Zeng Hongliang, Zhang Ping, Li Fang, Lin Chubin, Zhou Junkang
IEEE Trans Neural Netw Learn Syst. 2024 Nov;35(11):16602-16615. doi: 10.1109/TNNLS.2023.3296765. Epub 2024 Oct 29.
With shaped reward functions, reinforcement learning (RL) has recently been successfully applied to several robot control tasks. However, designing a task-relevant and well-performing reward function takes time and effort. Still, if RL can train an agent to complete a task in a sparse reward environment, it is an effective way to address the difficulty of reward function design, but it is still a significant challenge. To address this issue, the pioneering hindsight experience replay (HER) method dramatically enhances the probability of acquiring skills in sparse reward environments by transforming unsuccessful experiences into helpful training samples. However, HER still requires a lengthy training period. In this article, we propose a new technique based on HER termed adaptive HER with goal-amended curiosity module (AHEGC) for further enhancing sample and exploration efficiency. Specifically, an adaptive adjustment strategy of hindsight experience (HE) sampling rate and reward weights is developed to enhance sample efficiency. Furthermore, we introduce a curiosity mechanism to encourage more efficient exploration of the environment and propose a goal-amended (GA) curiosity module as a solution to the problem of over-seeking novelty caused by the curiosity introduced. We conducted experiments on six demanding robot control tasks with binary rewards, including Fetch and Hand environments. The results show that the proposed method outperforms existing methods regarding learning ability and convergence speed.
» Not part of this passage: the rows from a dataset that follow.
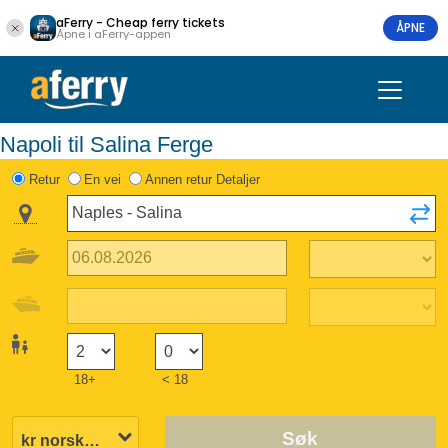
aFerry - Cheap ferry tickets
ÅPNE
Åpne i aFerry-appen
Napoli til Salina Ferge
Retur
En vei
Annen retur Detaljer
18+
< 18
Søk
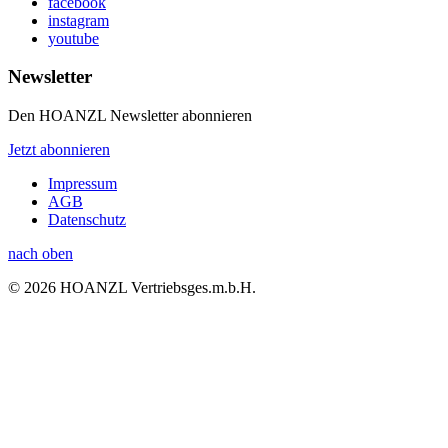
facebook
instagram
youtube
Newsletter
Den HOANZL Newsletter abonnieren
Jetzt abonnieren
Impressum
AGB
Datenschutz
nach oben
© 2026 HOANZL Vertriebsges.m.b.H.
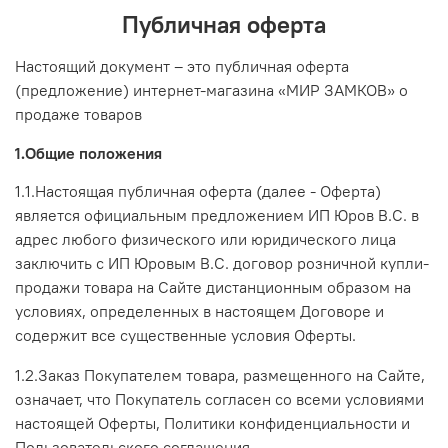
Публичная оферта
Настоящий документ – это публичная оферта
(предложение) интернет-магазина «МИР ЗАМКОВ» о
продаже товаров
1.Общие положения
1.1.Настоящая публичная оферта (далее - Оферта)
является официальным предложением ИП Юров В.С. в
адрес любого физического или юридического лица
заключить с ИП Юровым В.С. договор розничной купли-
продажи товара на Сайте дистанционным образом на
условиях, определенных в настоящем Договоре и
содержит все существенные условия Оферты.
1.2.Заказ Покупателем товара, размещенного на Сайте,
означает, что Покупатель согласен со всеми условиями
настоящей Оферты, Политики конфиденциальности и
Пользовательского соглашения.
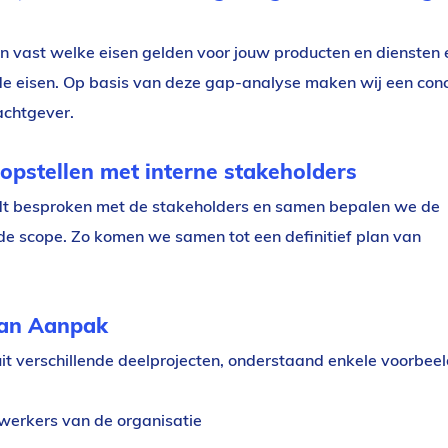
n vast welke eisen gelden voor jouw producten en diensten e
de eisen. Op basis van deze gap-analyse maken wij een con
achtgever.
opstellen met interne stakeholders
t besproken met de stakeholders en samen bepalen we de
de scope. Zo komen we samen tot een definitief plan van
van Aanpak
it verschillende deelprojecten, onderstaand enkele voorbeel
erkers van de organisatie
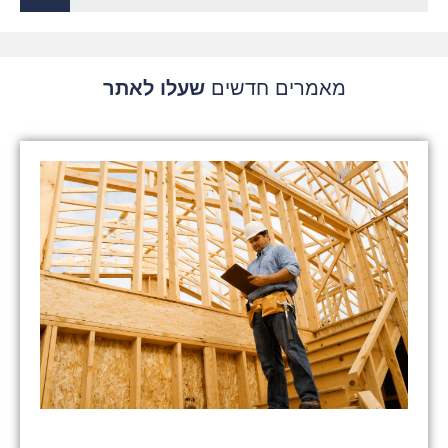
מאמרים חדשים
שעלו לאתר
借助成形奖励函数,强化学习(RL)最近已成功应用于多个机器人控制任务。然而,设计一个与任务相关且性能良好的奖励函数需要花费时间和精力。尽管如此,如果强化学习能够训练智能体在稀疏奖励环境中完成任务,这是解决奖励函数设计难题的有效方法,但仍然是一项重大挑战。为了解决这个问题,开创性的indsight经验回放(HER)方法通过将不成功的经验转化为有用的训练样本,显著提高了在稀疏奖励环境中获取技能的概率。然而,HER仍然需要较长的训练周期。在本文中,我们提出了一种基于HER的新技术,称为带有目标修正好奇心模块的自适应HER(AHEGC),以进一步提高样本和探索效率。具体而言,开发了一种indsight经验(HE)采样率和奖励权重的自适应调整策略,以提高样本效率。此外,我们引入了一种好奇心机制,以鼓励对环境进行更高效的探索,并提出了一个目标修正(GA)好奇心模块,作为解决因引入好奇心而导致过度追求新奇性问题的解决方案。我们在包括Fetch和Hand环境在内的六个具有二元奖励的苛刻机器人控制任务上进行了实验。结果表明,所提出的方法在学习能力和收敛速度方面优于现有方法。